Patients with CKD also have a higher incidence of cardiovascular events, both acute and chronic, which, in turn, increase the risk of progression to ESRD. In such cases, inhibition of neprilysin could present a potential improvement strategy in the cardiovascular and renal outcomes of patients with CKD (Judge and Landray, 2015). The concept of blocking neprilysin is not very recent, but the drugs used earlier as neprilysin inhibitors had an unacceptable incidence of angioedema (Di Lullo et al., 2017). Neprilysin inhibitors were initially combined with ACEIs, forming vasopeptidase inhibitors (VPIs). Omapatrilat was the most widely studied VPI, which showed initial promising results but was associated with unacceptable rates of angioedema and was later withdrawn (Judge and Landray, 2015). Neprilysin inhibition (NEPI) enhances the activity of natriuretic peptide systems causing subsequent natriuresis, diuresis, and inhibition of the RAAS, acting as a significantly beneficial counter-regulatory system in conditions of RAAS activation such as chronic heart failure and CKD. The latest generation molecules developed can inhibit the neprilysin receptor and the angiotensin II receptor simultaneously and are known as angiotensin receptor neprilysin inhibitors (ARNIs). The first angiotensin receptor neprilysin inhibitor to be produced combines an ARB (valsartan) and a NEPI prodrug (sacubitril) in a 1:1-M complex and has shown significant delay in the progression of CKD (Judge and Haynes, 2021). Increasing evidence strongly suggests that sacubitril/valsartan is superior to conventional RAAS inhibitors in lowering blood pressure in patients with hypertension; however, patients must be able to tolerate ACEI or ARB before being started on sacubitril/valsartan (Vicent et al., 2019; Yamamotoand Rakugi, 2021). Worst renal outcomes were associated with increase in albuminuria with enalapril therapy; an increase in the ACR was not related to worse renal outcome with ARNI therapy (Damman et al., 2018). The PARADIGM-HF study has reported a reduction in diuretic need in the ARNI group, indicating a decrease in the progression of CKD (Cho and Kang, 2021). The PARAMOUNT trial reported a slower deterioration of eGFR in patients with HFpEF after sacubitril/valsartan use (Tersalvi et al., 2020).

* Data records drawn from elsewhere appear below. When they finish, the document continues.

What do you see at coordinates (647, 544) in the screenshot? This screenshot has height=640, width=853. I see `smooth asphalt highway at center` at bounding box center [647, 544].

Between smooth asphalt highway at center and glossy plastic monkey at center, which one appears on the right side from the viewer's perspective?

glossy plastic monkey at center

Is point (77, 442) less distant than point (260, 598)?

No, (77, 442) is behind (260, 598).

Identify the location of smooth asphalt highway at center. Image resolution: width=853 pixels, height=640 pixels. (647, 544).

Even though RAAS inhibitors are paramount in the treatment of CKD, many gaps need to be filled to obtain the best possible treatment outcomes, and combination therapies are used and being developed to fill in the voids that remain with RAAS inhibition therapy.

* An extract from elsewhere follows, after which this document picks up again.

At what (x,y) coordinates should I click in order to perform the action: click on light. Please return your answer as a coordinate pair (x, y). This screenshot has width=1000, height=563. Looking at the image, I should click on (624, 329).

10 Influence of gene polymorphisms on response to RAAS inhibition

Hypertension is a feature of about 80% of CKD patients, and the current guidelines indicate the pharmacologic blockade of the RAAS as the first choice of antihypertensive intervention. However, both response to treatment and renal protection show significant inter-individual variability (Santos et al., 2012). The variability may arise due to varying levels of ACE in plasma and tissue being partly determined by a genetic polymorphism. This is more common in Asian people having the DD genotype, showing increased activity of ACE, and hence are at higher risk for nephropathy (Rudnicki and Mayer, 2009). A total of 44 genes in the Pharmacogenomics Knowledge Database are considered highly significant pharmacogenes for their influence on the function and diseases of the kidney (Bochud et al., 2011). The symbolic genes involved in CKD disease are the CYP1A2 and CYP3A5, ABCB1, and methylenetetrahydrofolate reductase (Padullés et al., 2014). Very limited data are available on the polymorphic variations and pharmacogenomics of RAAS inhibitors specifically for outcomes in CKD, to the best of our knowledge, and further research on this perspective can lead to improved life expectancy and quality of CKD patients.

To evaluate the effect of genetic variations on the pharmacokinetics and pharmacodynamics of aliskiren, Tapaninen et al. (2010) studied the outcomes of common haplotypes of the ABCB1 gene encoding P-gp, c.1236C-c.2677G-c.3435C and c.1236T-c.2677T-c.3435T and the effects of c.935G>A single-nucleotide polymorphism (SNP) in the SLCO2B1 gene encoding OATP2B1. However, no significant association between haplotype or SNP and the pharmacokinetics or pharmacodynamics of aliskiren was observed. An increase in vitro renin gene transcription was reported with a T allele variant (position−5312) occurring within a distal enhancer region. In vivo functional activity with aliskiren is reported for renin −5312C/T, with lesser reductions in BP observed in −5312T allele carriers than in CC homozygotes (Moore et al., 2007).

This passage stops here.